The former was in response to severe criticisms of his alleged breach of his constitutional role in ignoring the majority choice of Dr Wan as the new MB, while the latter was in response to him allowing Khalid Ibrahim to remain as MB for more than a month after Khalid Ibrahim was already expelled by PKR and rejected by the majority in the DUN, which in itself was also seen as a breach of his constitutional role.
HRH has also asserted he is not just a ceremonial head of state, implying he is not a figurehead which can simply be remote-controlled, nor one useful only for leaving his 'dhoby mark'*.
* 'dhoby' is an old British (naval) term of Indian origin which means 'laundry', and 'dhoby mark' is an inked mark on the laundry to identify its owner. Colloquially 'dhoby mark' also means 'signature', especially one in an official document.
What has muddied the waters (one of my fave phrases) has been the perception that Dr Wan will be a model Muslim wife who could possibly be beholden and obedient to her 'god's gift to the people' husband even in her duties as MB of Selangor.

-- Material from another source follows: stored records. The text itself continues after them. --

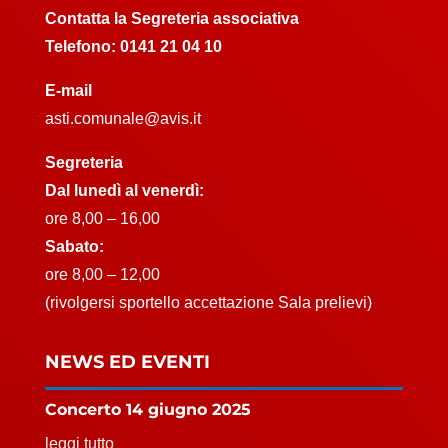
Contatta la Segreteria associativa
Telefono:
0141 21 04 10
E-mail
asti.comunale@avis.it
Segreteria
Dal lunedì al venerdì:
ore 8,00 – 16,00
Sabato:
ore 8,00 – 12,00
(rivolgersi sportello accettazione Sala prelievi)
NEWS ED EVENTI
Concerto 14 giugno 2025
leggi tutto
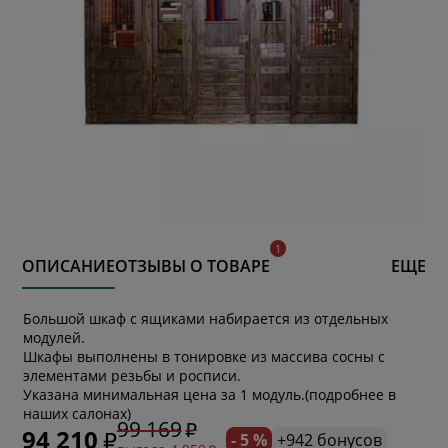
ОПИСАНИЕ
ОТЗЫВЫ О ТОВАРЕ
ЕЩЕ
Большой шкаф с ящиками набирается из отдельных
модулей.
Шкафы выполнены в тонировке из массива сосны с
элементами резьбы и росписи.
* обязательное поле
Указана минимальная цена за 1 модуль.(подробнее в
наших салонах)
99 169
94 210
- 5 %
+942 бонусов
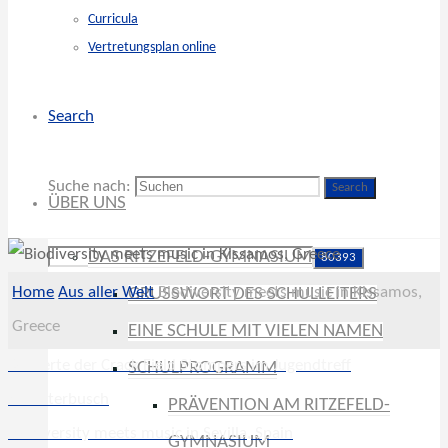
Curricula
Vertretungsplan online
Search
Suche nach:
Search
ÜBER UNS
DAS RITZEFELD-GYMNASIUM
Home
Aus aller Welt
Biodiversity meets music in Kissamos,
GRUSSWORT DES SCHULLEITERS
Greece
EINE SCHULE MIT VIELEN NAMEN
Konzerte der Crack Field Stompers im Jugendtreff
SCHULPROGRAMM
Münsterbusch
PRÄVENTION AM RITZEFELD-
Biodiversity meets music in Sevilla, Spain
GYMNASIUM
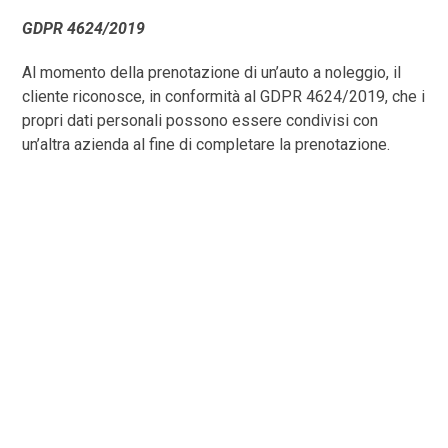
GDPR 4624/2019
Al momento della prenotazione di un’auto a noleggio, il
cliente riconosce, in conformità al GDPR 4624/2019, che i
propri dati personali possono essere condivisi con
un’altra azienda al fine di completare la prenotazione.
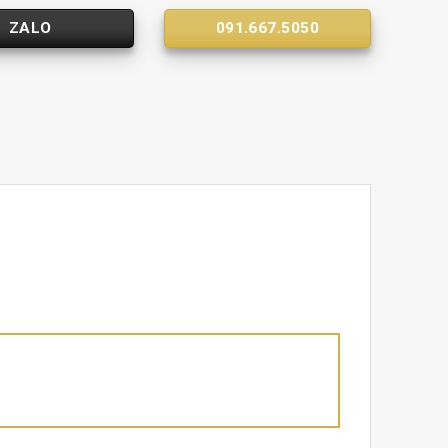
ZALO
091.667.5050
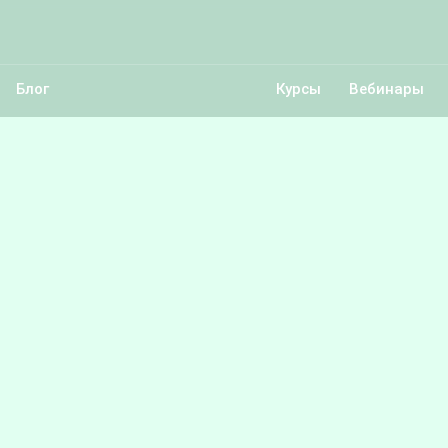
Блог
Курсы
Вебинары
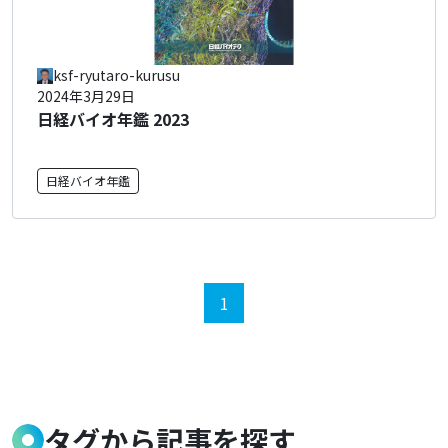
ksf-ryutaro-kurusu
2024年3月29日
日経バイオ年鑑 2023
日経バイオ年鑑
1
タグから記事を探す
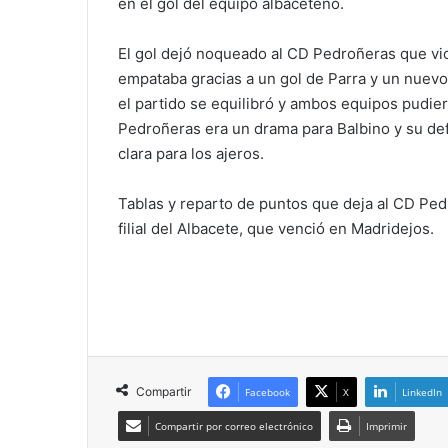
en el gol del equipo albaceteño.
El gol dejó noqueado al CD Pedroñeras que vi
empataba gracias a un gol de Parra y un nuevo 
el partido se equilibró y ambos equipos pudiero
Pedroñeras era un drama para Balbino y su de
clara para los ajeros.
Tablas y reparto de puntos que deja al CD Pe
filial del Albacete, que venció en Madridejos.
Compartir
Facebook
X
LinkedIn
Compartir por correo electrónico
Imprimir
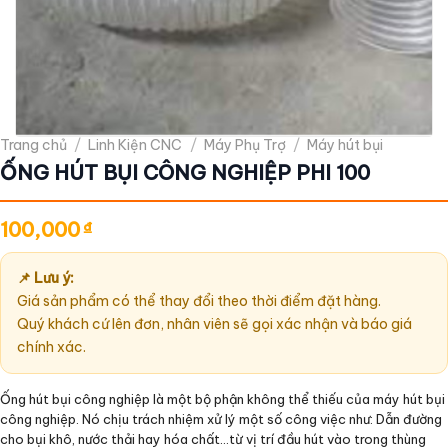
Trang chủ
/
Linh Kiện CNC
/
Máy Phụ Trợ
/
Máy hút bụi
ỐNG HÚT BỤI CÔNG NGHIỆP PHI 100
100,000
₫
📌 Lưu ý:
Giá sản phẩm có thể thay đổi theo thời điểm đặt hàng.
Quý khách cứ lên đơn, nhân viên sẽ gọi xác nhận và báo giá
chính xác.
Ống hút bụi công nghiệp là một bộ phận không thể thiếu của máy hút bụi
công nghiệp. Nó chịu trách nhiệm xử lý một số công việc như: Dẫn đường
cho bụi khô, nước thải hay hóa chất…từ vị trí đầu hút vào trong thùng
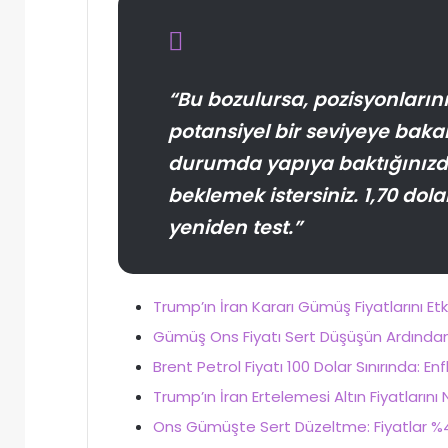
“Bu bozulursa, pozisyonların
potansiyel bir seviyeye bakab
durumda yapıya baktığınızda
beklemek istersiniz. 1,70 dol
yeniden test.”
Trump’ın İran Kararı Gümüş Fiyatlarını E
Gümüş Ons Fiyatı Sert Düşüşün Ardından T
Brent Petrol Fiyatı 100 Dolar Sınırında: Enfl
Trump’ın İran Ertelemesi Altın Fiyatlarını
Ons Gümüşte Sert Düzeltme: Fiyatlar %4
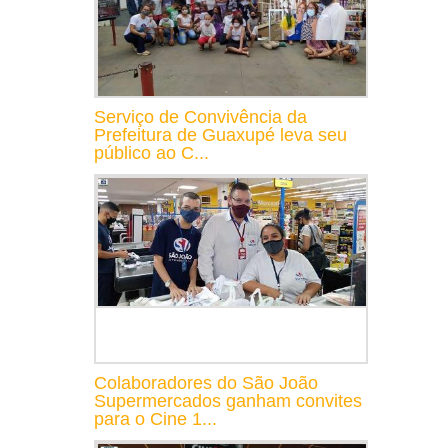
Serviço de Convivência da
Prefeitura de Guaxupé leva seu
público ao C...
Colaboradores do São João
Supermercados ganham convites
para o Cine 1...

HRH alluded to this in his wish not to have a 'remote-controlled' MB.
But the point of this post is not to revisit all those arguments, but to mull over the fact that HRH saw fit to make public statements explaining his decisions over the recent MB issue, which many constitutional experts have criticized.
HRH needn't do so but his actions (in explaining his decisions), as I suspect, have shown him to be only human and not an aloof couldn't-be-bothered god-king figure.
Would we be correct in concluding he must have been troubled by the criticisms.
Yes, as humans we want to be liked.
What do you think? Will you be prepared to accept HRH's explanations as justified?